Reselling an off-plan unit typically requires having paid a developer minimum threshold, often 30–40% of the price. Before an assignment can proceed, the original buyer usually must have paid a minimum share of the purchase price (commonly cited as 30–40%) and obtain the developer's NOC. Both conditions must be met or the developer will not issue the NOC and the transfer stalls. The exact threshold is set per developer/project.
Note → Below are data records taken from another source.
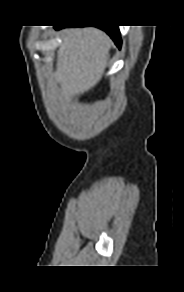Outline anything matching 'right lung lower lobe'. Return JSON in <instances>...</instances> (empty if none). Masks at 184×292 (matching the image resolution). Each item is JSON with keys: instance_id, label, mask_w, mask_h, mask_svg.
I'll use <instances>...</instances> for the list:
<instances>
[{"instance_id": "right-lung-lower-lobe-1", "label": "right lung lower lobe", "mask_w": 184, "mask_h": 292, "mask_svg": "<svg viewBox=\"0 0 184 292\" xmlns=\"http://www.w3.org/2000/svg\"><path fill=\"white\" fill-rule=\"evenodd\" d=\"M57 29L63 28V27H77V26H55ZM100 29L106 31L107 34L110 35V37L113 39L115 44L120 47L121 46V37L120 32L118 29V26H109V27H102V26H96Z\"/></svg>"}]
</instances>
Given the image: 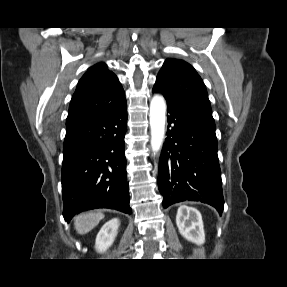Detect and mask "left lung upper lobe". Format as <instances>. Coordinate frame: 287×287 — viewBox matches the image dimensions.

All off-plan sales must be registered with DLD, and projects require a 30% construction guarantee and an escrow account. Under Dubai Law No. 7 of 2006, every transaction affecting rights over land must be registered at DLD. Separately, under the DLD's project-registration requirements (service rules rather than provisions of Law 7/2006), the developer pays a AED 150,000 project registration fee (plus AED 10 knowledge and AED 10 innovation fees) and must provide a 30% guarantee of construction cost (30% of construction completed, a bank guarantee, or a cash deposit), with buyer payments held in a project escrow account - the legal protection behind the Oqood system.

Model any of these structures with the free off-plan payment plan calculator, or upload your SOA to Dealr.ae and track the real schedule with reminders.

Last updated 11 July 2026. This guide is general information about Dubai's published laws and market practice, not legal or financial advice. Regulations and fees change; always confirm current requirements with the Dubai Land Department or your developer, and consult a licensed UAE professional about your specific contract.

Frequently asked questions

Legally the 4% is split 2% buyer / 2% seller under Executive Council Resolution No. 30 of 2013, but in practice the buyer pays the full 4%. For off-plan, it is usually paid upfront when the sale contract is registered on the developer's Oqood portal - the DLD requires registration within 90 days of signing - not at handover. Developers periodically run promotions covering 50-100% of it.